Ma il passo cambia quando si arriva nelle sale imperiali che si affacciano sui giardini. Questi spazi riconquistati, ora vuoti e solitari, sono uno spreco di bellezza e muovono una malinconia che in me intreccia storia e memoria, in quegli stessi ambienti. Era il 1977, e io ero appena entrato nei ruoli della sovrintendenza alle Belle arti, come ispettore. Il destino mi avrebbe fatto incontrare una donna bella e di grande talento, Maria Teresa Rubin De Cervin, e avrei così perlustrato altre stanze destinate all'ufficio Unesco per la salvaguardia di Venezia. Fu un periodo felice, con il dominio di quegli spazi ritagliati con incredibile privilegio, e in una storia sospesa e rimossa. Gli specchi di Murano, la dormeuse che oggi ho rivisto, le sedie erano lì per il nostro uso, lontani dalla pietrificazione di un museo. Le sere d'estate eravamo divinità incontrastate per una miracolosa circostanza.
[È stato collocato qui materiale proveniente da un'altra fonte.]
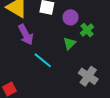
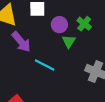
purple circle: (71, 17) -> (59, 25), moved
Passarono gli anni, e nel 1985 partii da Venezia, da quel luogo di felicità. Ci ritornai nel 2009 e nel 2010 come sovrintendente del Polo museale, e mi ritrovai in altri uffici altrettanto sontuosi. Stavo, come in un caleidoscopio, in una stanza riparata, di gusto orientale. Un doppio sogno, oggi, nella luce tersa che viene dalla laguna. Quegli ambienti sono stati restituiti alla storia, più nessuna manomissione d'uso, carte, libri, scaffali, faldoni di archivio. Un ritmo pausato di stanze parzialmente riarredate, con il gusto e l'attenzione di Gabriella Belli, per rivivere un'emozionante leggenda, a lungo rimossa: quella dell'imperatrice Sissi a Venezia. Qui ritroviamo, anche attraverso i suoi ritratti, il suo spirito. Malata di idropisia, Sissi passò i suoi sette mesi veneziani rinchiusa nel Palazzo Reale, allestito seguendo i suoi gusti. Il restauro lungo e complesso ha voluto anche ricreare lo spirito del periodo di Sissi. Tutti gli arredi, dai broccati, agli stucchi, ai marmi, agli ori, gli stemmi, ai tessuti (realizzati dalla famiglia Rubelli e donati per l'occasione) riprendono fedelmente quanto è annotato nei registri mobiliari dell'archivio storico-museale, e sono stati talvolta riprodotti da pazienti architetti, stuccatori e pittori. Manca il letto originale della principessa, sostituito dal letto da riposo in stile impero del figliastro di Napoleone, Eugenio di Beauharnais, vicerè del breve Regno d'Italia creato dal Bonaparte tra il 1806 e il 1814. E tutto questo per nessuno.
Natura, aria, aura,
storia, amore e poesia: tutto si annichilisce in queste giornate vuote e assurde, in cui l'uomo sembra dimenticato da Dio. Che pure si manifesta nella luce tersa. C'è. Restituiamolo a Venezia, e restituiamo Venezia al mondo.